Porphyromonas gingivalis is a Strong Risk Factor for Alzheimer's Disease

Abstract

Porphyromonas gingivalis (P. gingivalis) is one of the several important bacterial pathogens associated with the sporadic Alzheimer's disease (AD). Different serotypes are either capsulated or are non-capsulated. It has been demonstrated that P. gingivalis (non-capsulated) can reproduce the neurodegenerative AD-like changes in vitro, and a capsular P. gingivalis (strain W83) could reproduce the cardinal hallmark lesions of AD in a wild-type mouse model. All P. gingivalis forms express proteolytically active proteases that enable cleavage of the amyloid-β protin precursor (AβPP) and tau resulting in the formation of amyloid-β and neurofibrillary tangles. Tau is an established substrate for gingipains, which can cleave tau into various peptides. Some of the P. gingivalis fragmented tau protein peptides contain "VQIINK" and "VQIVYK" hexapeptide motifs which map to the flanking regions of the microtubule binding domains and are also found in paired helical filaments that form NFTs. P. gingivalis can induce peripheral inflammation in periodontitis and can also initiate signaling pathways that activate kinases, which in turn, phosphorylate neuronal tau. Periodontal disease related inflammation has metabolic implications for an individual's peripheral and brain health as patients suffering from generalized periodontitis often have related co-morbidities and are "at risk" of developing AD. The aim here is to discuss the role of P. gingivalis behind such associations with the backdrop of huge efforts to test P. gingivalis virulence factors clinically (GAIN Trial: Phase 2/3 Study of COR388 in Subjects with AD) with inhibitors, which may lead to an intervention by reducing the pathogenic bacterial load.

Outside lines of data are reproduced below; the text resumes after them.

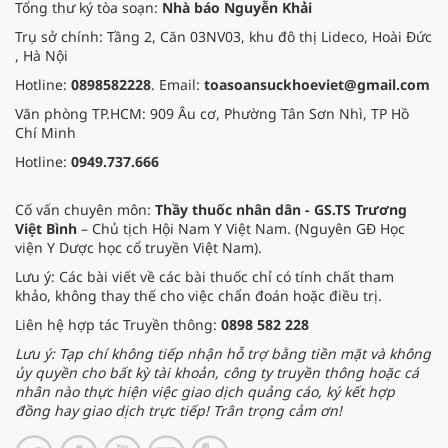
Tổng thư ký tòa soạn:
Nhà báo Nguyễn Khải
thay đổi đột ngột của thời tiết.
Trụ sở chính: Tầng 2, Căn 03NV03, khu đô thị Lideco, Hoài Đức
, Hà Nội
Hotline:
0898582228
. Email:
toasoansuckhoeviet@gmail.com
Văn phòng TP.HCM: 909 Âu cơ, Phường Tân Sơn Nhì, TP Hồ
Chí Minh
Hotline:
0949.737.666
Cố vấn chuyên môn:
Thầy thuốc nhân dân - GS.TS Trương
Việt Bình
– Chủ tịch Hội Nam Y Việt Nam. (Nguyên GĐ Học
viện Y Dược học cổ truyền Việt Nam).
Lưu ý: Các bài viết về các bài thuốc chỉ có tính chất tham
khảo, không thay thế cho việc chẩn đoán hoặc điều trị.
Liên hệ hợp tác Truyền thông:
0898 582 228
Lưu ý: Tạp chí không tiếp nhận hỗ trợ bằng tiền mặt và không
ủy quyền cho bất kỳ tài khoản, công ty truyền thông hoặc cá
nhân nào thực hiện việc giao dịch quảng cáo, ký kết hợp
đồng hay giao dịch trực tiếp! Trân trọng cảm ơn!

Keywords: Alzheimer’s disease; Porphyromonas gingivalis; gingipains; periodontal disease.

Fig. 1

The keystone periodontal pathogen, P. gingivalis (P.g), can enter the bloodstream during episodes of transient bacteremia and gain access to the brain via multiple routes including a leaky blood-brain barrier. The microbial invasion triggers the cerebral immune response resulting in neuroinflammation and in the formation of the two diagnostic lesions of AD. Periodontitis can exert its influence indirectly by sustaining peripheral inflammation (blue dotted arrow). This can affect glial cells by priming them into a pro-inflammatory phenotype. In addition, this could also overload and overwhelm the clearing of toxic neuropeptides from the central nervous system (CNS). The potential causal relationship of periodontitis and AD is further supported by the shared risk factors.

Fig. 2

Schematic of tau protein and domain organization to help understand the position of peptides in Table 1 and the 1–4 microtubule binding domains of Tau to microtubules.